I think I need to find some posts on what taxes I will likely pay in retirement.
Deb
The highest success rate is actually your lowest risk approach, so as has been said already, think of retirement risk, not portfolio ups and downs.
....I think I need to find some posts on what taxes I will likely pay in retirement.
Deb
Portfolio risk is a matter of individual comfort level. The Dow went down 54% in the great recession. Some people are okay with that. Others are not.
Personally, with a $2.1M portfolio with Social Security and a paid for house, I would call that already having won the game and not risk a 54% loss or greater with a large equity position.
I would say to think of ups and downs, and how much income do you really need to live on to be happy and live relatively worry free?

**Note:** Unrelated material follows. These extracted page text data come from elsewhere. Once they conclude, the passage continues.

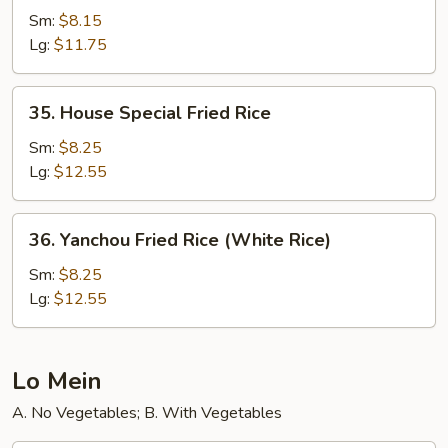
Fried
Sm:
$8.15
Rice
Lg:
$11.75
35.
35. House Special Fried Rice
House
Special
Sm:
$8.25
Fried
Lg:
$12.55
Rice
36.
36. Yanchou Fried Rice (White Rice)
Yanchou
Fried
Sm:
$8.25
Rice
Lg:
$12.55
(White
Rice)
Lo Mein
A. No Vegetables; B. With Vegetables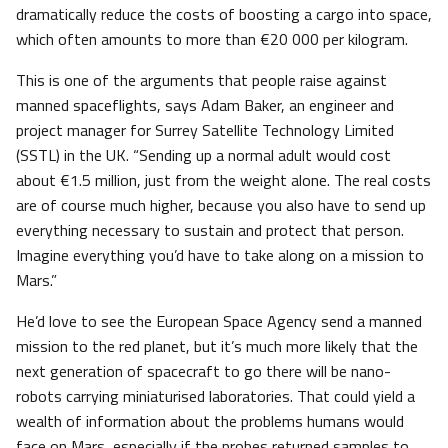
dramatically reduce the costs of boosting a cargo into space,
which often amounts to more than €20 000 per kilogram.
This is one of the arguments that people raise against
manned spaceflights, says Adam Baker, an engineer and
project manager for Surrey Satellite Technology Limited
(SSTL) in the UK. “Sending up a normal adult would cost
about €1.5 million, just from the weight alone. The real costs
are of course much higher, because you also have to send up
everything necessary to sustain and protect that person.
Imagine everything you’d have to take along on a mission to
Mars.”
He’d love to see the European Space Agency send a manned
mission to the red planet, but it’s much more likely that the
next generation of spacecraft to go there will be nano-
robots carrying miniaturised laboratories. That could yield a
wealth of information about the problems humans would
face on Mars, especially if the probes returned samples to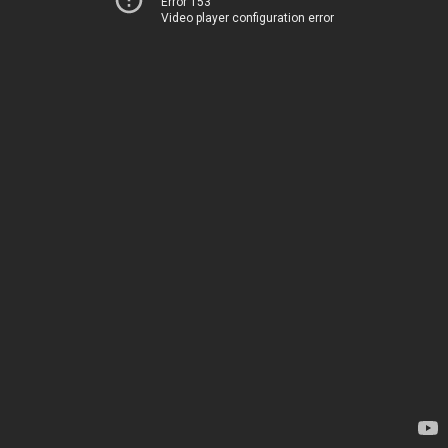
Error 153
Video player configuration error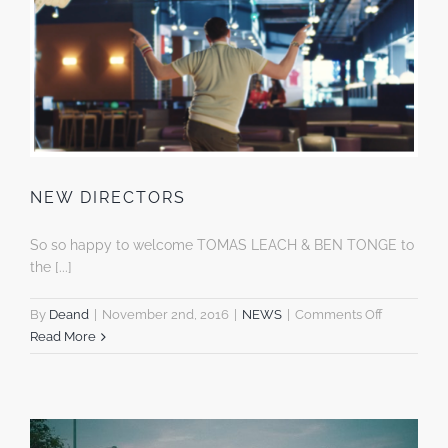
NEW DIRECTORS
So so happy to welcome TOMAS LEACH & BEN TONGE to
the [...]
on
By
Deand
|
November 2nd, 2016
|
NEWS
|
Comments Off
NEW
Read More
DIRECTOR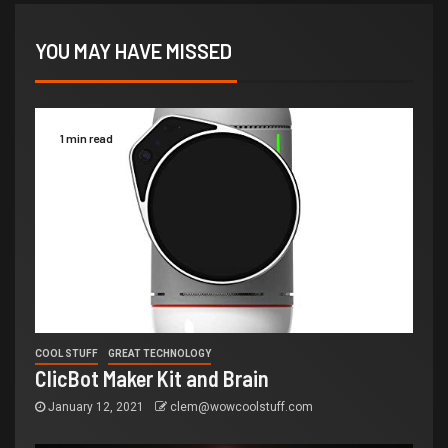
YOU MAY HAVE MISSED
1 min read
COOL STUFF
GREAT TECHNOLOGY
ClicBot Maker Kit and Brain
January 12, 2021
clem@wowcoolstuff.com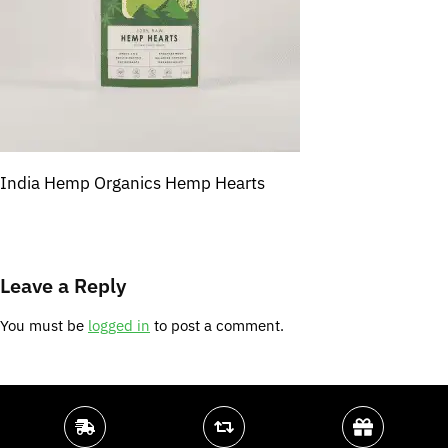
India Hemp Organics Hemp Hearts
Leave a Reply
You must be
logged in
to post a comment.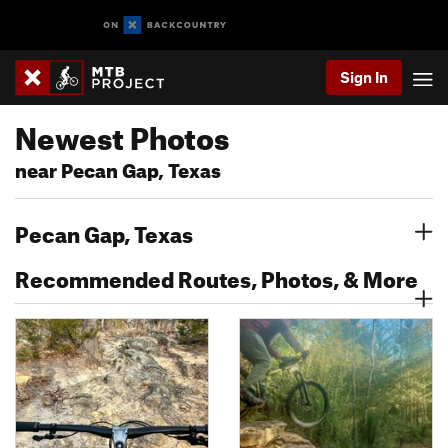
Sign In
Newest Photos
near Pecan Gap, Texas
Pecan Gap, Texas
Recommended Routes, Photos, & More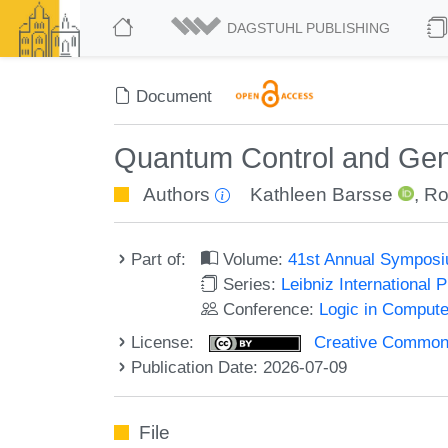
DAGSTUHL PUBLISHING
Document
Quantum Control and Gen
Authors
Kathleen Barsse
,
Ro
Part of:
Volume:
41st Annual Symposi
Series:
Leibniz International 
Conference:
Logic in Compute
License:
Creative Commons A
Publication Date: 2026-07-09
File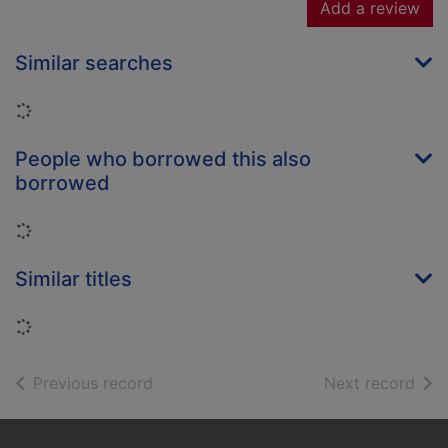
Add a review
Similar searches
Loading...
People who borrowed this also
borrowed
Loading...
Similar titles
Loading...
of search results
of s
Previous record
Next record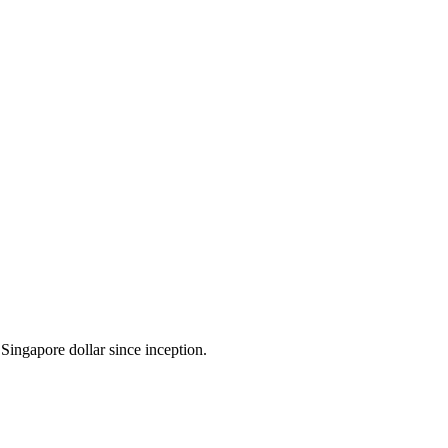
Singapore dollar since inception.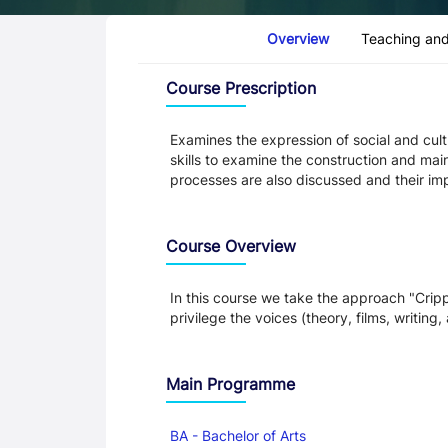
Course Tabs
Overview
Teaching and
Overview
Course Prescription
Examines the expression of social and cultu
skills to examine the construction and mai
processes are also discussed and their imp
Course Overview
In this course we take the approach "Crip
privilege the voices (theory, films, writing,
Main Programme
BA - Bachelor of Arts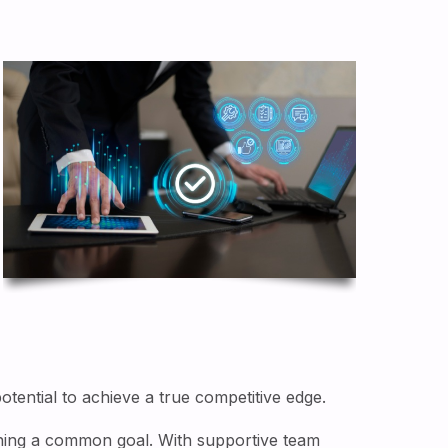
tential to achieve a true competitive edge.
aining a common goal. With supportive team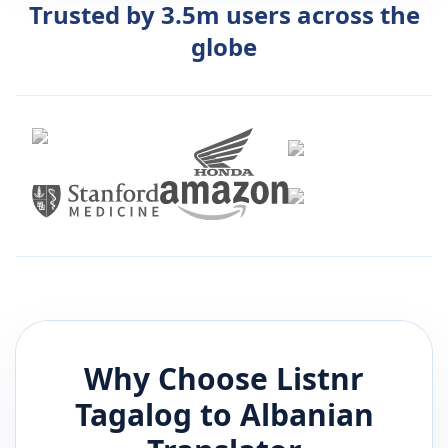
Trusted by 3.5m users across the
globe
Why Choose Listnr
Tagalog
to
Albanian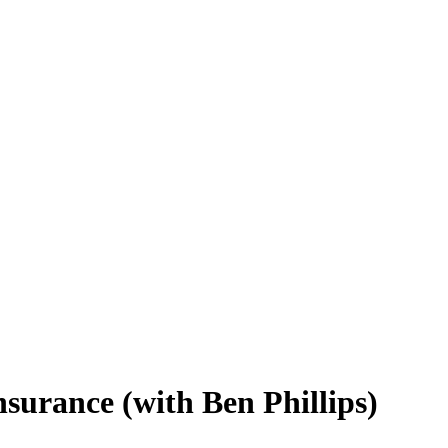
insurance (with Ben Phillips)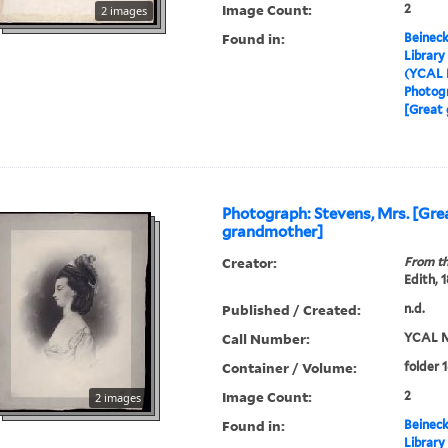
Image Count:
2
2 images
Found in:
Beineck
Library
(YCAL 
Photogr
[Great 
Photograph: Stevens, Mrs. [Gre
grandmother]
Creator:
From th
Edith, 
Published / Created:
n.d.
Call Number:
YCAL M
Container / Volume:
folder 
Image Count:
2
2 images
Found in:
Beineck
Library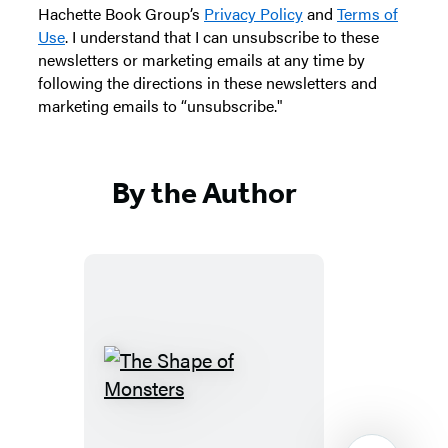
Hachette Book Group’s
Privacy Policy
and
Terms of
Use
. I understand that I can unsubscribe to these
newsletters or marketing emails at any time by
following the directions in these newsletters and
marketing emails to “unsubscribe."
By the Author
The
Shape
of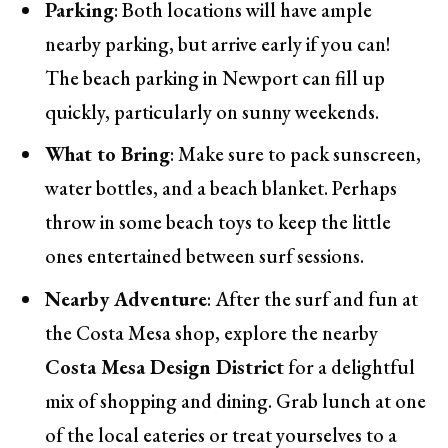
Parking
: Both locations will have ample
nearby parking, but arrive early if you can!
The beach parking in Newport can fill up
quickly, particularly on sunny weekends.
What to Bring
: Make sure to pack sunscreen,
water bottles, and a beach blanket. Perhaps
throw in some beach toys to keep the little
ones entertained between surf sessions.
Nearby Adventure
: After the surf and fun at
the Costa Mesa shop, explore the nearby
Costa Mesa Design District
for a delightful
mix of shopping and dining. Grab lunch at one
of the local eateries or treat yourselves to a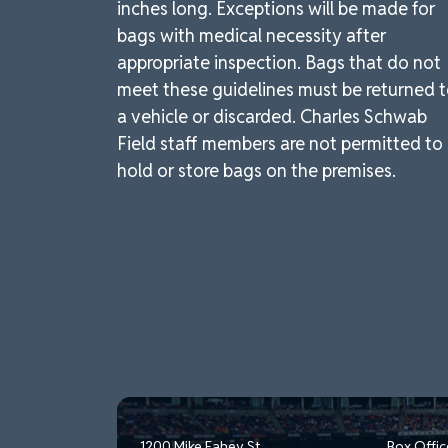
inches long. Exceptions will be made for
bags with medical necessity after
appropriate inspection. Bags that do not
meet these guidelines must be returned 
a vehicle or discarded. Charles Schwab
Field staff members are not permitted to
hold or store bags on the premises.
1200 Mike Fahey St.
Box Offic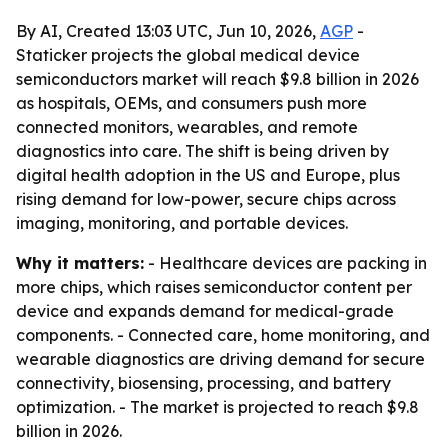
By AI, Created 13:03 UTC, Jun 10, 2026,
AGP
-
Staticker projects the global medical device
semiconductors market will reach $9.8 billion in 2026
as hospitals, OEMs, and consumers push more
connected monitors, wearables, and remote
diagnostics into care. The shift is being driven by
digital health adoption in the US and Europe, plus
rising demand for low-power, secure chips across
imaging, monitoring, and portable devices.
Why it matters:
- Healthcare devices are packing in
more chips, which raises semiconductor content per
device and expands demand for medical-grade
components. - Connected care, home monitoring, and
wearable diagnostics are driving demand for secure
connectivity, biosensing, processing, and battery
optimization. - The market is projected to reach $9.8
billion in 2026.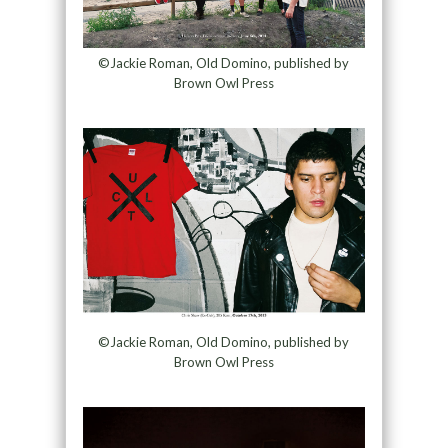
©Jackie Roman, Old Domino, published by
Brown Owl Press
©Jackie Roman, Old Domino, published by
Brown Owl Press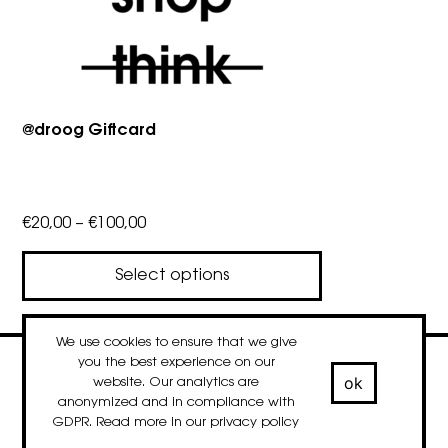
@droog Giftcard
Price
€
20,00
–
€
100,00
range:
€20,00
Select options
through
This
€100,00
product
We use cookies to ensure that we give
has
you the best experience on our
contact
newsletter
Facebook
Instagram
LinkedIn
ok
website. Our analytics are
multiple
© 2020-2026 droog
anonymized and in compliance with
variants.
GDPR. Read more in our
privacy policy
The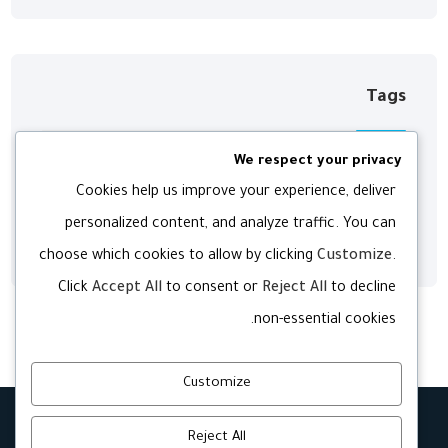
Tags
We respect your privacy
Digital
Development
Agency
Cookies help us improve your experience, deliver
personalized content, and analyze traffic. You can
Web
Technology
Software
choose which cookies to allow by clicking
Customize
.
Click
Accept All
to consent or
Reject All
to decline
non-essential cookies.
Customize
Reject All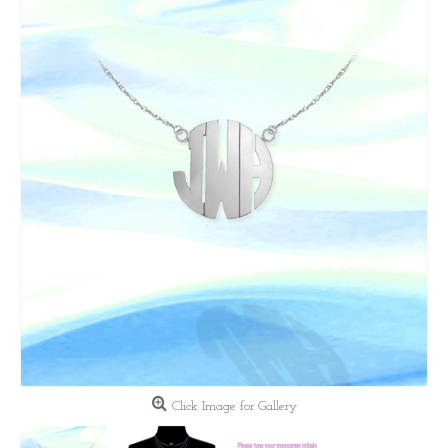
Click Image for Gallery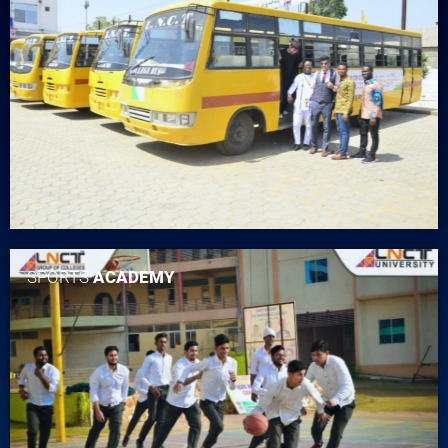
SPORTS
ACADEMY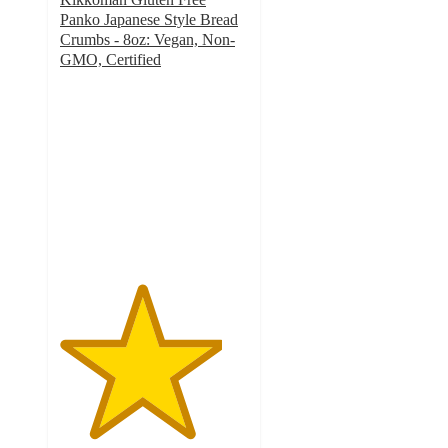
Panko Japanese Style Bread
Crumbs - 8oz: Vegan, Non-
GMO, Certified
4.3
out
of
5
stars
with
64
ratings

The Dow going down 54% and having a 54% loss are two very different things. The only people who would have a 54% loss from that would be those foolish enough to sell at the bottom. I doubt that many here would advocate that. If you don't sell at the bottom and simply buy and hold (rebalancing as called for) then someone whose equities went down 54% would not have ever actually realized any loss whatsoever. That it, it isn't a loss until you sell....
I'm also not sure I find it helpful to talk about how much income some "needs" to live on. Retirement is not solely about need, but also about what you want. In her case, she wants to net $72k a year and what someone thinks she might "need" is beside the point.
Of course, I do agree that if, for example, she felt that she would be happy on living on $40k with a $2.1 million portfolio then needing to do much to protect against inflation is unnecessary so long as you don't care about preserving the value of your estate.
The OP says she wants to downsize, live more simply and will have a paid for house. She is selling her business so that isn't likely to be a reversible decision if she finds she need more money in retirement.
I don't usually use Firecalc, so perhaps I am not doing it right, but I put in $70K a year total spending with her SS numbers and portfolio number, 20 percent large stocks and 80 percent long commercial bonds. There is no TIPS option in Firecalc so that would have to be calculated with a spreadsheet.
The results I saw were 100% success rate, lowest balance $1.1M and highest $7.8M, avg of $2.6M.
If you want to take more risk with your portfolio for higher returns, so be it. That is certainly your choice. But large equity positions are not a sleep well at night option for everyone, as Bill Bernstein found out with his clients. The OP is retiring now due to stress. She has said she is risk averse.